Diğer taraftan, öğrenciler proje ve dönem ödevlerini de ilgi alanı ve yeterliliklerine göre seçebilmelidir. Bu konuda ülkemizde yeterli özerkliğin olmadığını düşünüyorum. Öğretmenler işlenen dersle ilgili bireysel farklılıkları gözetmeden herkese standart ödevler vermektedir. Hâlbuki ödevlerin öğrencilerin hazır bulunuşluk düzeyine göre ve öğrencinin fikri alınarak belirlenmesi gerekmektedir. Ülkemizde şu anda okullardaki eğitim öğrenciler için oldukça “fix menü” şeklinde sunulmaktadır. Bunun “açık büfe” haline getirilmesi gerekmektedir. Bu hedeflerin önünde okulların öğretmen yetersizliği, araç-gereç ve derslik yetersizliği gibi sınırlılıkları mevcuttur ve bu sınırlılıklar okullar ve öğretmenleri kuşatmaktadır.

Türkiye’de okul özerkliği ve karar alma serbestisi önündeki temel engeller nelerdir? Bunları aşmak için atılması gereken öncelikli adımlar neler olabilir?

Daha önceki soruları yanıtlarken belirttiğim gibi güven kültürü, yeterlik, hesap verebilirlik, saydamlık gibi bileşenlerdeki yetersizlik Türkiye’de okul özerkliği konusunda en temel engellerdir. Bu engelleri aşmak özellikle güven kültürü açısından oldukça zordur. Ancak öğretmen yeterliği konusundaki engeli beş yıllık bir plan dahilinde iyi bir aşamaya getirebiliriz. Eğitim fakültelerine giriş koşullarını düzenleyerek, mesleki gelişim eğitimlerini düzenleyerek öğretmen yeterliliğini daha kısa sürede aşabiliriz. Hesap verebilirlik ve saydamlığı da aşabileceğimizi düşünüyorum. En zoru güven engelini aşmak gibi görünüyor, çünkü bu bir kültür. Ülkemizde yöneten ile yönetilen arasında güç mesafesi oldukça fazla. Güç mesafesi yöneten ile yönetilen arasındaki açıklıktır. “Yöneten kendisini ne kadar yönetimin bir parçası olarak görüyor” “bir sorun olduğu zaman kendisini ne kadar yöneticilere açıklayabiliyor” soruları bu açıklığı tanımlamaktadır. Türkiye’de yönetim kültürü ile ilgili bu zihni modellerin sorgulanması gerekmektedir. Dolayısıyla güven kültürünün oluşması için bir zihinsel hazırlık süreci şarttır. Bunun için illerde öğretmen, yönetici ve sivil toplum örgütlerinin de katıldığı küçük toplantılar, seminerler düzenlenebilir. Ancak bunun sihirli bir formülü bulunmamaktadır.
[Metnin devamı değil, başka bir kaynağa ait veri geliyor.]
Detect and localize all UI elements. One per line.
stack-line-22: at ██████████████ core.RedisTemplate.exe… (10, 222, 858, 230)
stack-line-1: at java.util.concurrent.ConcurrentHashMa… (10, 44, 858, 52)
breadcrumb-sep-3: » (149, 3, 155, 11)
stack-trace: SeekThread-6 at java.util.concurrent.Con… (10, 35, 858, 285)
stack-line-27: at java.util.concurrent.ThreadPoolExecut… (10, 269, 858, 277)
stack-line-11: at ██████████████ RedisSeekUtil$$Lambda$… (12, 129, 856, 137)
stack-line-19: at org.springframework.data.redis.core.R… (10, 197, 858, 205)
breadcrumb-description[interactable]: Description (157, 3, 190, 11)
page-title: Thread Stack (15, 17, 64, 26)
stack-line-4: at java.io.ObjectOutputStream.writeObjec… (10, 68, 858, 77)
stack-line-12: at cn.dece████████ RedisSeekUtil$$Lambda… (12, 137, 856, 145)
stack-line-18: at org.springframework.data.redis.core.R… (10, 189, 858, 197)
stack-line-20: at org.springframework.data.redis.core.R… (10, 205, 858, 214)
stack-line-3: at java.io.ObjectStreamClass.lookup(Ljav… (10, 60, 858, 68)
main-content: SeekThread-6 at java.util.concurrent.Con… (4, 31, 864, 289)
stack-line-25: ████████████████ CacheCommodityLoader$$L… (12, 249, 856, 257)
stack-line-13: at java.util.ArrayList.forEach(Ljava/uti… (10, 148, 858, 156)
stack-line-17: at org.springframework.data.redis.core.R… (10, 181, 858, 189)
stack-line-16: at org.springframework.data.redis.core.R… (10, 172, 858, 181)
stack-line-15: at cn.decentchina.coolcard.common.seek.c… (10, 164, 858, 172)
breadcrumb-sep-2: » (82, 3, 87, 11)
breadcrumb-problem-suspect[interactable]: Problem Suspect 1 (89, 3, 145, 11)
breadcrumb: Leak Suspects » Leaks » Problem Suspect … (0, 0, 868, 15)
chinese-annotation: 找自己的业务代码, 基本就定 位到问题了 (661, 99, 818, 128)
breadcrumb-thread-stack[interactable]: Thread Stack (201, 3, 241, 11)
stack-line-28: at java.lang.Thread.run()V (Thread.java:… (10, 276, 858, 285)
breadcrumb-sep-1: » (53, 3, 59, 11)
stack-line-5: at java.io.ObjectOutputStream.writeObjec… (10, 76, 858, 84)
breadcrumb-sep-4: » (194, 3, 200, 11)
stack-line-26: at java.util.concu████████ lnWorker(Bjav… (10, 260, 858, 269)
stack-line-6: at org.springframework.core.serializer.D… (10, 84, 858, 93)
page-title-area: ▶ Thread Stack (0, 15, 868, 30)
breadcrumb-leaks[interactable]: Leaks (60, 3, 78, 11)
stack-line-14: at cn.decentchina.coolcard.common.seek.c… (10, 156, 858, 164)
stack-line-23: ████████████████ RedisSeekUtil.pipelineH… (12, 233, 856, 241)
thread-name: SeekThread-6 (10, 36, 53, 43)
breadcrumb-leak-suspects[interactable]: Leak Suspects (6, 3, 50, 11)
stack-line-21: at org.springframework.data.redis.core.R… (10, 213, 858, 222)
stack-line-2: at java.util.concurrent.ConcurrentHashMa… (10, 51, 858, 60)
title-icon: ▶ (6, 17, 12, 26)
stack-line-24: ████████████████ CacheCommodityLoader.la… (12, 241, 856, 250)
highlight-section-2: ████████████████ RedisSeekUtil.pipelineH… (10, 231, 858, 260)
64. Hükümet Programında ilk ve ortaöğretimde okul bazlı bütçe yönetimine geçilmesine yönelik çalışmalar yapılacağından bahsedilmekte. Okulların özerkleşmesi ve karar alma serbestisinde okul bazlı bütçe yönetiminin nasıl bir etkisi olur?
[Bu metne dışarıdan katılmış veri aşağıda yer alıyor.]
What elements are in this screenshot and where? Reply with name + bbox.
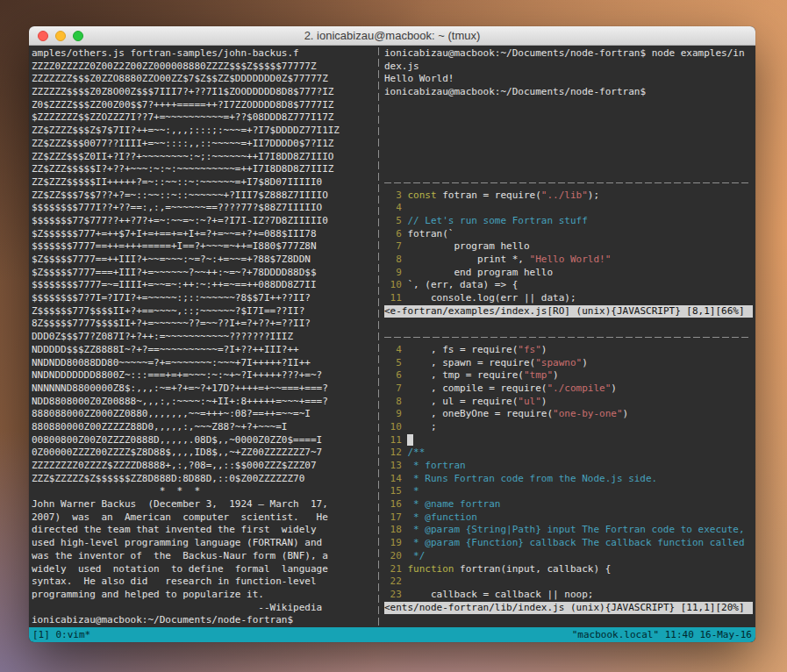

Okul bazlı bütçe yönetimini destekliyorum. Okullara kendi kaynaklarını oluşturma seçenekleri sunularak, kaynak sağlanarak okulların kendi yönetimini gerçekleştirmesi sağlanabilir. Adil ve doğru bir bütçelendirme yapılabilirse okul bazlı bütçe yönetim modeli uygulanabilir olacaktır, okullarımızın bunu yapabileceğini düşünüyorum. Ancak bu uygulamanın şu anki okul yapısı ile yürütülmesi zor olacaktır. Çünkü okulların bu konuda insan kaynağı yeterli değildir. Bu nedenle, okullara yeni bir birim eklenerek yönetim kurullarının oluşturulması gerekmektedir. Okul bütçesinin velilerin de dâhil olduğu yönetim kurulu tarafından denetlenmesi gerekmektedir. Özerklikten önce okulların kendi kararlarını alabilecek yetkinliğe ulaşmaları sağlanmalıdır.

Türkiye’deki yönetim kültürü açısından düşünüldüğünde, eğitim finansmanında demokratikleşme ne yönde çıktılar üretir?
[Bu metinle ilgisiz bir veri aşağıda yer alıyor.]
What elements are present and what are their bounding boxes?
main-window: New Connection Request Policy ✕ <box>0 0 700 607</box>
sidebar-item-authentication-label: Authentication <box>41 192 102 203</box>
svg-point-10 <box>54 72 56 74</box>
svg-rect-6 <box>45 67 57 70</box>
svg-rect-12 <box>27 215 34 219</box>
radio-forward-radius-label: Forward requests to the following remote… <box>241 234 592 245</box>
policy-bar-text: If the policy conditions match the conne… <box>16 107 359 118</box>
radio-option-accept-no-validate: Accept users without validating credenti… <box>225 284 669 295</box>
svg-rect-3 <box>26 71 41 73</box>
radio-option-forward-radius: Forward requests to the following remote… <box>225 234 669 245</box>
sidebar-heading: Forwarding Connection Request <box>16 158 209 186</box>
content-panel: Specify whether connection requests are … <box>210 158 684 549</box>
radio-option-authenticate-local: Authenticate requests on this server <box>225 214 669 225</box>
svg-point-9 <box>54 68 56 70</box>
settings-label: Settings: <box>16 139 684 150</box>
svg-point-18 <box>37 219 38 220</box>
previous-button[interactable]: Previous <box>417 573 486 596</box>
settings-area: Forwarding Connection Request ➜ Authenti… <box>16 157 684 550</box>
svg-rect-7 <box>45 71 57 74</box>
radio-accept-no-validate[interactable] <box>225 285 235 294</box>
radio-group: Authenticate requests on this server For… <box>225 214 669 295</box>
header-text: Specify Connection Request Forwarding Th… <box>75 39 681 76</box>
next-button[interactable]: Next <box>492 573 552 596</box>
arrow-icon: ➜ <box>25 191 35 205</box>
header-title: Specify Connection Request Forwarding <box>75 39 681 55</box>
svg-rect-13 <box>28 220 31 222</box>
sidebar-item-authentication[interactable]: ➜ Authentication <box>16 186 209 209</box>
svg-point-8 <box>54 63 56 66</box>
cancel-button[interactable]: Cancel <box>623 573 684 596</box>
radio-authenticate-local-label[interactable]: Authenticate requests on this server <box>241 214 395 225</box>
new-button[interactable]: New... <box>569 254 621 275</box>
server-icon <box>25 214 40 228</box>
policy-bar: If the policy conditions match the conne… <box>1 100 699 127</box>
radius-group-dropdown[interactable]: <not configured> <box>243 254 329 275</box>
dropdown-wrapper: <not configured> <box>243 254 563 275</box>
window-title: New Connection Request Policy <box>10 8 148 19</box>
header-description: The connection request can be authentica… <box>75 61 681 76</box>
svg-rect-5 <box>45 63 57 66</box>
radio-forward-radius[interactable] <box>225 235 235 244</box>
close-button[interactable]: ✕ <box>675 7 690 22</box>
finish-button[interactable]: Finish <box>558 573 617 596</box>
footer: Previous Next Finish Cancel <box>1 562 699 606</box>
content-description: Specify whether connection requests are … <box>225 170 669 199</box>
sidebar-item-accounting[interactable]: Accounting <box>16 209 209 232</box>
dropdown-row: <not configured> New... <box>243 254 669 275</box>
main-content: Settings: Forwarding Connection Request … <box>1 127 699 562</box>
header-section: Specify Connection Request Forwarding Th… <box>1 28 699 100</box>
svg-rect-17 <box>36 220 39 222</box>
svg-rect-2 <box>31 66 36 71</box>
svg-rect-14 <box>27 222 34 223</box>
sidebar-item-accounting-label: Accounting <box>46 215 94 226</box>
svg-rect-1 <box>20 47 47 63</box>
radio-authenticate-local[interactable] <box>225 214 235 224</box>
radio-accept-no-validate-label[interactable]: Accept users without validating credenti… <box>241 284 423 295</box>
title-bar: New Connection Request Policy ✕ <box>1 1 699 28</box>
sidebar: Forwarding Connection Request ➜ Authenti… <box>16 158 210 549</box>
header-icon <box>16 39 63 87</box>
Özerklik demek güven, saydamlık, hesap verebilirlik, yeterlik demektir. Eğer bütçe yönetimi okullara bırakılacaksa okulların bu çerçevede yeniden organize edilmesi gerekmektedir. Bu sürecin çıktısı demokratik bir okul olacaktır. Özellikle bütçe konusunda saydamlık ve hesap verebilirlik daha önemli iki kavram olarak karşımıza çıkmaktadır.

Birkaç not daha eklemek istiyorum;

AB’de ülkelerin en az üçte ikisinde ders kitaplarını okul kendisi seçmektedir. Bununla birlikte, okulların öğrencileri nasıl değerlendirecekleri, ne tür sınavlar yapacakları konusunda da ülkelerin büyük bir kısmında özerklik söz konusudur. Yine ülkelerin en az üçte ikisinde öğrencilerin sınıf tekrarı konusunda özerklik söz konusudur. Bununla birlikte, çalışma saatlerini belirleme konusunda özerk olan ülkeler bulunmaktadır, örneğin Hollanda öğretmenlerin kaç saat çalışacağına okulların karar verdiği bu konuda tam özerk bir ülkedir. Mesleki gelişim programlarını okulların düzenlemesi konusunda da Avrupa’daki ülkelerin büyük bir kısmı özerktir.